● **Task brief**: Find every line in the records below that holds the word "haben", and copy each one.

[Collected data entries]
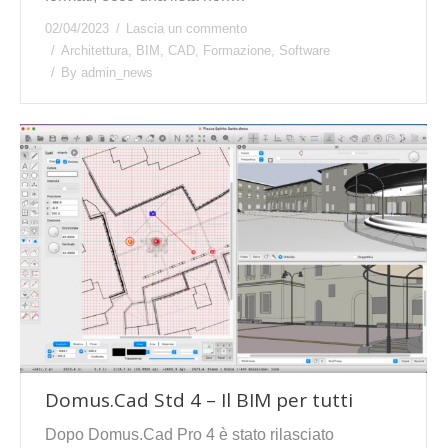
02/04/2023
Lascia un commento
Architettura
,
BIM
,
CAD
,
Formazione
,
Software
By
admin_news
Domus.Cad Std 4 – Il BIM per tutti
Dopo Domus.Cad Pro 4 è stato rilasciato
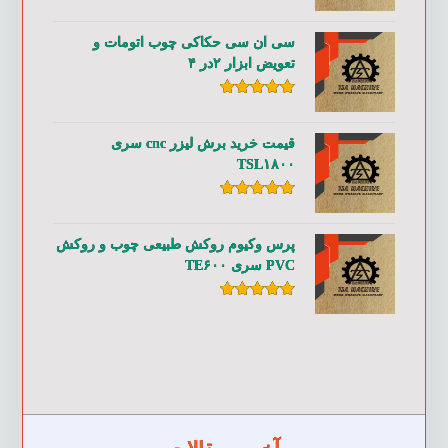
امتیاز
۵.۰۰
از ۵
سی ان سی حکاکی چوب اتومات و
تعویض ابزار ۲در ۴
امتیاز
۵.۰۰
از ۵
قیمت خرید برش لیزر cnc سری
TSL۱۸۰۰
امتیاز
۵.۰۰
از ۵
پرس وکیوم روکش طبیعی چوب و روکش
PVC سری TE۶۰۰
امتیاز
۵.۰۰
از ۵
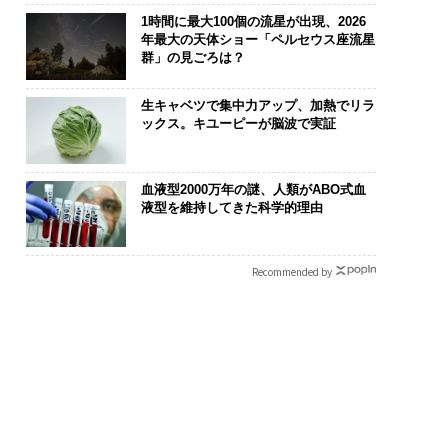
1時間に最大100個の流星が出現、2026
年最大の天体ショー「ペルセウス座流星
群」の見ごろは？
生キャベツで集中力アップ、加熱でリラ
ックス。キユーピーが脳波で実証
血液型2000万年の謎、人類がABO式血
液型を維持してきた科学的理由
Recommended by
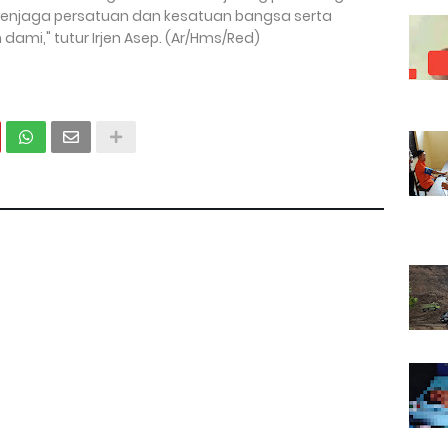
menjaga persatuan dan kesatuan bangsa serta
mi," tutur Irjen Asep. (Ar/Hms/Red)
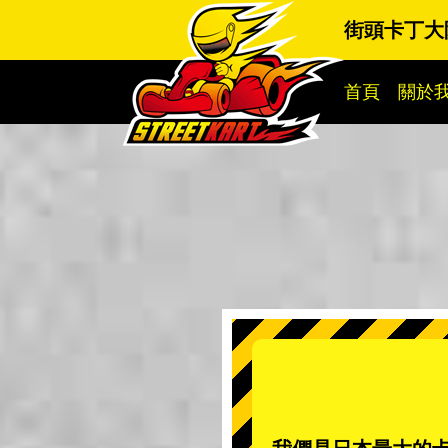
街頭卡丁大
首頁
關於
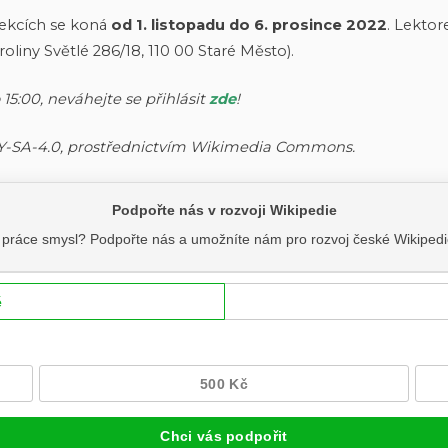
 lekcích se koná
od 1. listopadu do 6. prosince 2022
. Lekto
liny Světlé 286/18, 110 00 Staré Město).
15:00, neváhejte se přihlásit
zde
!
-BY-SA-4.0, prostřednictvím Wikimedia Commons.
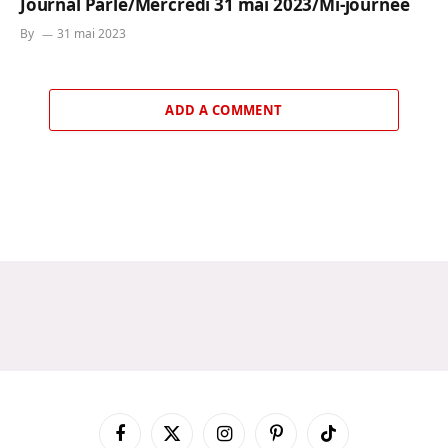
Journal Parlé/Mercredi 31 mai 2023/Mi-journée
By
31 mai 2023
ADD A COMMENT
Facebook
X
Instagram
Pinterest
TikTok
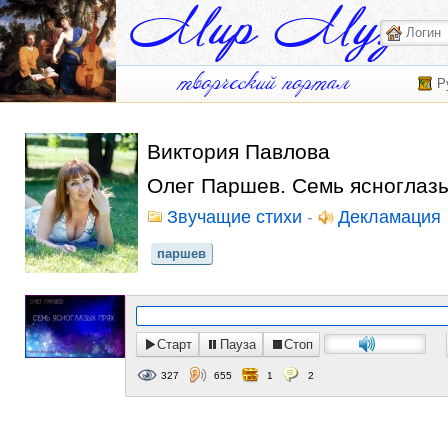
Р
Виктория Павлова
Олег Паршев. Семь ясноглаз
Звучащие стихи
-
Декламация
паршев
Старт
Пауза
Стоп
327
655
1
2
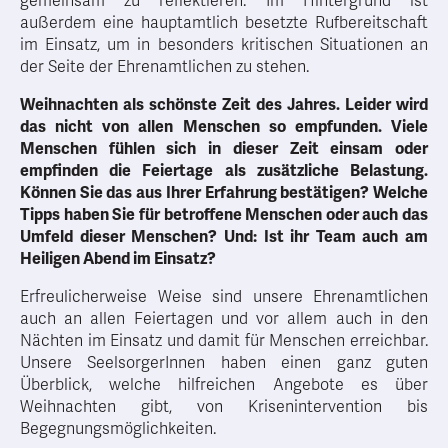
gemeinsam zu reflektieren. Im Hintergrund ist
außerdem eine hauptamtlich besetzte Rufbereitschaft
im Einsatz, um in besonders kritischen Situationen an
der Seite der Ehrenamtlichen zu stehen.
Weihnachten als schönste Zeit des Jahres. Leider wird
das nicht von allen Menschen so empfunden. Viele
Menschen fühlen sich in dieser Zeit einsam oder
empfinden die Feiertage als zusätzliche Belastung.
Können Sie das aus Ihrer Erfahrung bestätigen? Welche
Tipps haben Sie für betroffene Menschen oder auch das
Umfeld dieser Menschen? Und: Ist ihr Team auch am
Heiligen Abend im Einsatz?
Erfreulicherweise Weise sind unsere Ehrenamtlichen
auch an allen Feiertagen und vor allem auch in den
Nächten im Einsatz und damit für Menschen erreichbar.
Unsere SeelsorgerInnen haben einen ganz guten
Überblick, welche hilfreichen Angebote es über
Weihnachten gibt, von Krisenintervention bis
Begegnungsmöglichkeiten.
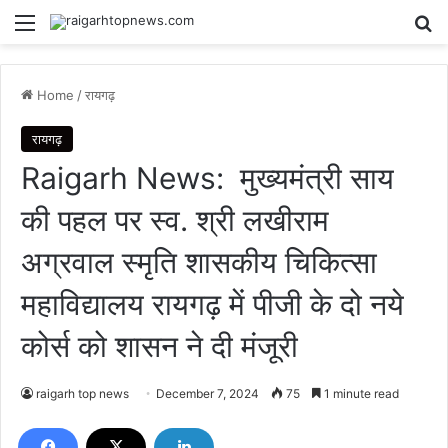
Menu
Se
Home
/
रायगढ़
रायगढ़
Raigarh News: मुख्यमंत्री साय
की पहल पर स्व. श्री लखीराम
अग्रवाल स्मृति शासकीय चिकित्सा
महाविद्यालय रायगढ़ में पीजी के दो नये
कोर्स को शासन ने दी मंजूरी
raigarh top news
December 7, 2024
75
1 minute read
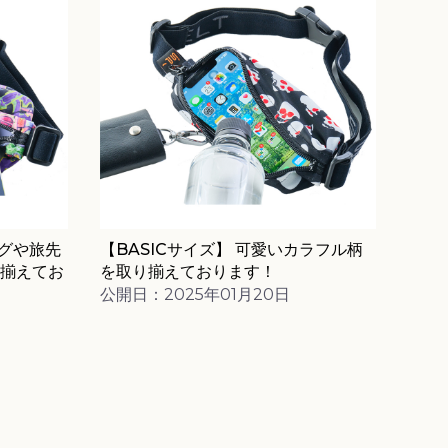
ングや旅先
【BASICサイズ】 可愛いカラフル柄
揃えてお
を取り揃えております！
公開日：2025年01月20日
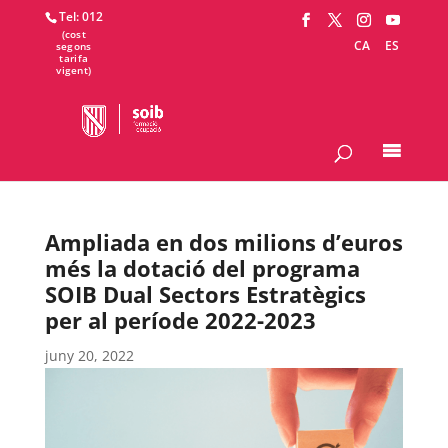
Tel: 012
CA
ES
Ampliada en dos milions d’euros
més la dotació del programa
SOIB Dual Sectors Estratègics
per al període 2022-2023
juny 20, 2022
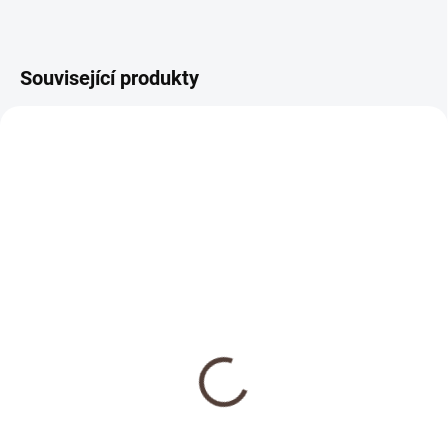
Související produkty
NOVINKA
SKLADEM
Dřevěná medaile se
jménem
69 Kč
Detail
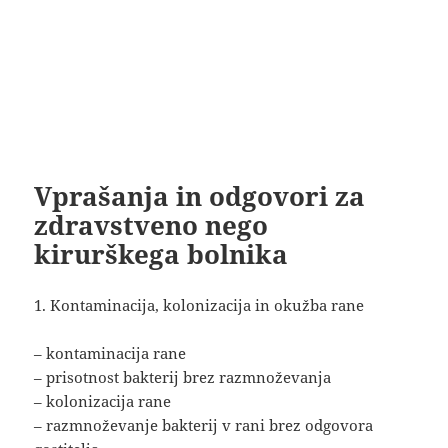
Vprašanja in odgovori za
zdravstveno nego
kirurškega bolnika
1. Kontaminacija, kolonizacija in okužba rane
– kontaminacija rane
– prisotnost bakterij brez razmnoževanja
– kolonizacija rane
– razmnoževanje bakterij v rani brez odgovora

● **Completed task**:
Tipps haben Sie für betroffene Menschen oder auch das
Unsere SeelsorgerInnen haben einen ganz guten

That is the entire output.